* [Task item]:
The records appear below. Repeat them exactly.

* [Record set]:
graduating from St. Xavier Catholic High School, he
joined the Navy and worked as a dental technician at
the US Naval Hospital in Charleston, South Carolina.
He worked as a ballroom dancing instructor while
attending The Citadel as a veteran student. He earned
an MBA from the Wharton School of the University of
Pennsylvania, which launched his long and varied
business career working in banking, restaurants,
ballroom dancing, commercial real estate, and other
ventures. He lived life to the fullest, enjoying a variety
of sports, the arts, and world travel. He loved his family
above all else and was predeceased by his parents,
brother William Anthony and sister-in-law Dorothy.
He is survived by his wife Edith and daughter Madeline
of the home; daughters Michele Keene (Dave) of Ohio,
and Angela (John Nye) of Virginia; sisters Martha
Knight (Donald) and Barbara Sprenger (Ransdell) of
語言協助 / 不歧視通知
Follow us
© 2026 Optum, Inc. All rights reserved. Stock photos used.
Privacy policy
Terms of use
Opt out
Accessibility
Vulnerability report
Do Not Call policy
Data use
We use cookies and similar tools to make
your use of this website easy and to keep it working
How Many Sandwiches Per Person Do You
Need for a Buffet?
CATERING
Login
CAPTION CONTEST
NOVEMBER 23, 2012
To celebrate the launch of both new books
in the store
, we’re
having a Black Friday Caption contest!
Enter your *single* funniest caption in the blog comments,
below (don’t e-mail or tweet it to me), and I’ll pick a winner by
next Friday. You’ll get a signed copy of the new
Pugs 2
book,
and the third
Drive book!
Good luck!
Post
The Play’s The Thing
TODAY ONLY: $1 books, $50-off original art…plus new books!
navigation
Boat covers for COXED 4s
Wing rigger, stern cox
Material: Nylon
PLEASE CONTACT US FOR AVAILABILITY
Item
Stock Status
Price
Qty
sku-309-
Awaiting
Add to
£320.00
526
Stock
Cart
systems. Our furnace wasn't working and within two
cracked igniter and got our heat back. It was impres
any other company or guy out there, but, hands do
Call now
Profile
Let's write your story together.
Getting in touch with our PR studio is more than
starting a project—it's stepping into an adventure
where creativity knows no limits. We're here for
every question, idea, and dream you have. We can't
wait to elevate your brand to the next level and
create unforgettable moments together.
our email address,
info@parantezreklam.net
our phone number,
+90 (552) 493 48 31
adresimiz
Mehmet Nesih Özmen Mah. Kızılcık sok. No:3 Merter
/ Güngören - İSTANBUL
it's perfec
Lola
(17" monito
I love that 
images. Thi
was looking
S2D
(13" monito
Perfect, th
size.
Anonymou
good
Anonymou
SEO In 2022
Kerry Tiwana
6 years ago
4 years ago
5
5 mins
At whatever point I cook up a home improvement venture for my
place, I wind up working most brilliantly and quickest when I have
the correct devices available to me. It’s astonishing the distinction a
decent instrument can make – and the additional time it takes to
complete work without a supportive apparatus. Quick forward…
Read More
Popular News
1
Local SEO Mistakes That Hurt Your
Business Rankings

* [Solution below]:
graduating from St. Xavier Catholic High School, he
joined the Navy and worked as a dental technician at
the US Naval Hospital in Charleston, South Carolina.
He worked as a ballroom dancing instructor while
attending The Citadel as a veteran student. He earned
an MBA from the Wharton School of the University of
Pennsylvania, which launched his long and varied
business career working in banking, restaurants,
ballroom dancing, commercial real estate, and other
ventures. He lived life to the fullest, enjoying a variety
of sports, the arts, and world travel. He loved his family
above all else and was predeceased by his parents,
brother William Anthony and sister-in-law Dorothy.
He is survived by his wife Edith and daughter Madeline
of the home; daughters Michele Keene (Dave) of Ohio,
and Angela (John Nye) of Virginia; sisters Martha
Knight (Donald) and Barbara Sprenger (Ransdell) of
語言協助 / 不歧視通知
Follow us
© 2026 Optum, Inc. All rights reserved. Stock photos used.
Privacy policy
Terms of use
Opt out
Accessibility
Vulnerability report
Do Not Call policy
Data use
We use cookies and similar tools to make
your use of this website easy and to keep it working
How Many Sandwiches Per Person Do You
Need for a Buffet?
CATERING
Login
CAPTION CONTEST
NOVEMBER 23, 2012
To celebrate the launch of both new books
in the store
, we’re
having a Black Friday Caption contest!
Enter your *single* funniest caption in the blog comments,
below (don’t e-mail or tweet it to me), and I’ll pick a winner by
next Friday. You’ll get a signed copy of the new
Pugs 2
book,
and the third
Drive book!
Good luck!
Post
The Play’s The Thing
TODAY ONLY: $1 books, $50-off original art…plus new books!
navigation
Boat covers for COXED 4s
Wing rigger, stern cox
Material: Nylon
PLEASE CONTACT US FOR AVAILABILITY
Item
Stock Status
Price
Qty
sku-309-
Awaiting
Add to
£320.00
526
Stock
Cart
systems. Our furnace wasn't working and within two
cracked igniter and got our heat back. It was impres
any other company or guy out there, but, hands do
Call now
Profile
Let's write your story together.
Getting in touch with our PR studio is more than
starting a project—it's stepping into an adventure
where creativity knows no limits. We're here for
every question, idea, and dream you have. We can't
wait to elevate your brand to the next level and
create unforgettable moments together.
our email address,
info@parantezreklam.net
our phone number,
+90 (552) 493 48 31
adresimiz
Mehmet Nesih Özmen Mah. Kızılcık sok. No:3 Merter
/ Güngören - İSTANBUL
it's perfec
Lola
(17" monito
I love that 
images. Thi
was looking
S2D
(13" monito
Perfect, th
size.
Anonymou
good
Anonymou
SEO In 2022
Kerry Tiwana
6 years ago
4 years ago
5
5 mins
At whatever point I cook up a home improvement venture for my
place, I wind up working most brilliantly and quickest when I have
the correct devices available to me. It’s astonishing the distinction a
decent instrument can make – and the additional time it takes to
complete work without a supportive apparatus. Quick forward…
Read More
Popular News
1
Local SEO Mistakes That Hurt Your
Business Rankings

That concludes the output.